Data license?

[pombredanne]

I was wondering what is the license of the data you provide?
I could not find something explicit.
This is to possibly import these in nexB/vulnerablecode#341 as we were alredy planning to import oss-fuzz data otherwise.
Thanks

[oliverchang]

As part of #44 the source of truth for our data will live in various repos.

If that repo happens to be part of OSV / OSS-Fuzz / Something else controlled by us, it'll be whatever license that repo is licensed under, which is most likely Apache 2.0.

Would that work for you?

[pombredanne]

As part of #44 the source of truth for our data will live in various repos.
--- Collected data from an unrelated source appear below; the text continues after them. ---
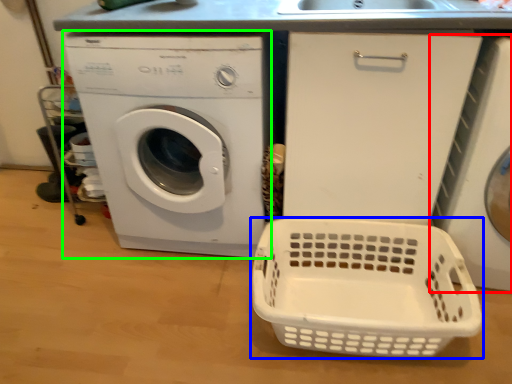 Question: Estimate the real-world distances between objects in this image. Which object is farther from washing machine (highlighted by a red box), basket (highlighted by a blue box) or washing machine (highlighted by a green box)?

Choices:
 (A) basket
 (B) washing machine

Answer: (B) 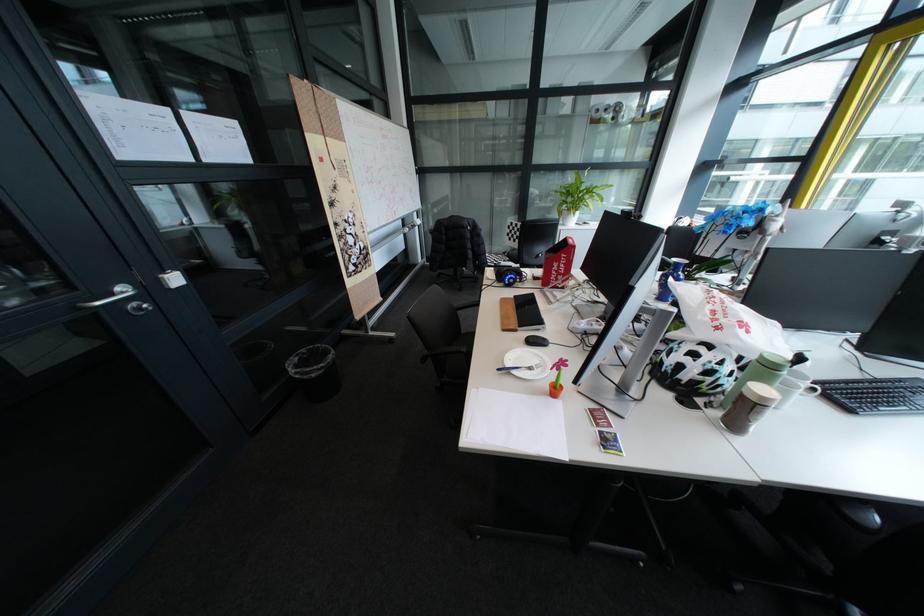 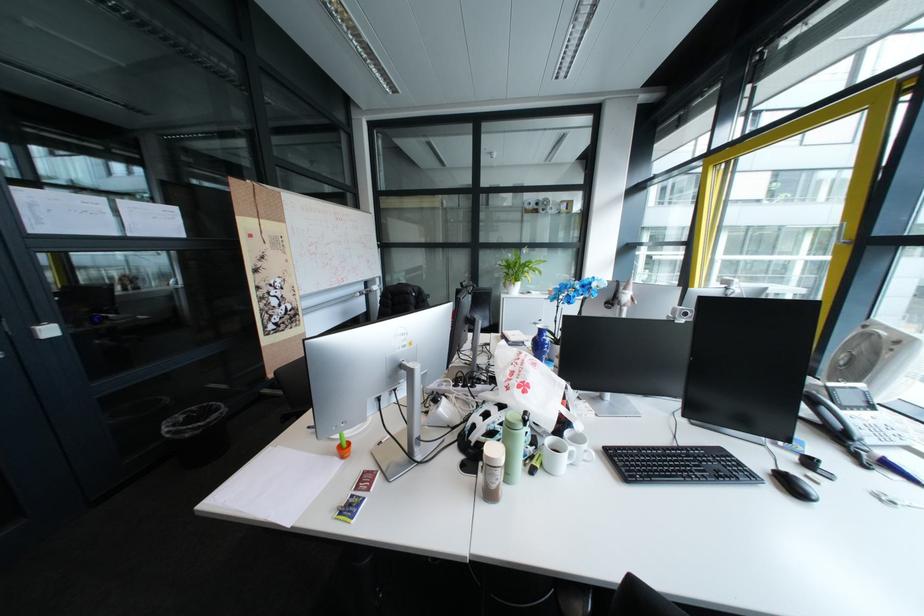 Locate, in the second image, the point that corresponds to the point at 709,361 in the first image.

(497, 421) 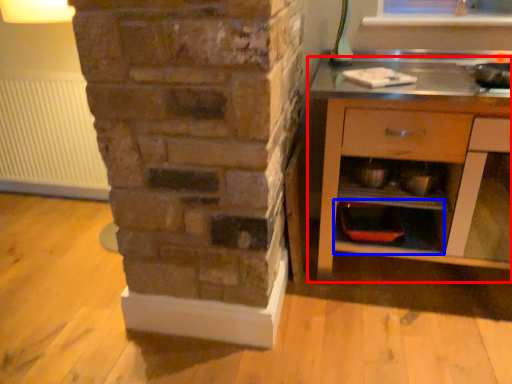 Question: Which object is closer to the camera taking this photo, chest of drawers (highlighted by a red box) or shelf (highlighted by a blue box)?

Choices:
 (A) chest of drawers
 (B) shelf

Answer: (A) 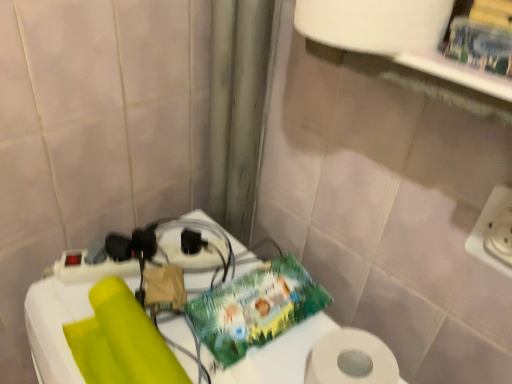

If that repo happens to be part of OSV / OSS-Fuzz / Something else controlled by us, it'll be whatever license that repo is licensed under, which is most likely Apache 2.0.

Would that work for you?

Thanks. Any license is better than no license, Apache is fine, although not a license designed for data and therefore likely not the best pick. As for the API-accessible data today, what would the license be?

BTW, your API requires an API key but your web site does not. So why an extra layer of auth? Implicitly you are encouraging users (me) to build a web scraper rather than to use your API to avoid the hassle of API key management.

[oliverchang]

Thanks. Any license is better than no license, Apache is fine, although not a license designed for data and therefore likely not the best pick. As for the API-accessible data today, what would the license be?

I don't know the answer for the API-accessible data. I can find out and get back to you. I don't expect this to be an issue.

BTW, your API requires an API key but your web site does not. So why an extra layer of auth? Implicitly you are encouraging users (me) to build a web scraper rather than to use your API to avoid the hassle of API key management.

Thanks for the feedback.

The API key requirement is an unfortunate requirement but it's necessary for the higher QPS allowed by the API and to prevent abuse. The web UI has a lower QPS and serves a different purpose. The web UI primary serves the pagination/search and viewing individual Vulnerability data by a human while the API is mostly for querying by commit or version for automation.

[oliverchang]

Thanks. Any license is better than no license, Apache is fine, although not a license designed for data and therefore likely not the best pick. As for the API-accessible data today, what would the license be?

I don't know the answer for the API-accessible data. I can find out and get back to you. I don't expect this to be an issue.

Following up on this, may I recommend just waiting for our officially supported data dump (#44) to starting dumping OSS-Fuzz vulnerabilities? The license will also likely be something that's friendly for datasets. This will be available very soon.

[pombredanne]

Following up on this, may I recommend just waiting for our officially supported data dump (#44) to starting dumping OSS-Fuzz vulnerabilities? The license will also likely be something that's friendly for datasets. This will be available very soon.

@oliverchang sure thing and thank you for the reply. We have had a pending ticket to include and scrape OSS-Fuzz data for about 1.5 years at nexB/vulnerablecode#117 so we can wait alright and there is no rush!
We will not write a scraper for now.

[oliverchang]

Hi @pombredanne , just following up on this issue.

Our data is now available at https://github.com/google/oss-fuzz-vulns under the CC-BY-4.0 License.

Users can also submit changes to these files and have them reflect in OSV (i.e. they are the source of truth).

[pombredanne]

@oliverchang Thank you ++ for following through! I am closing this then. We will report any issues we face and find.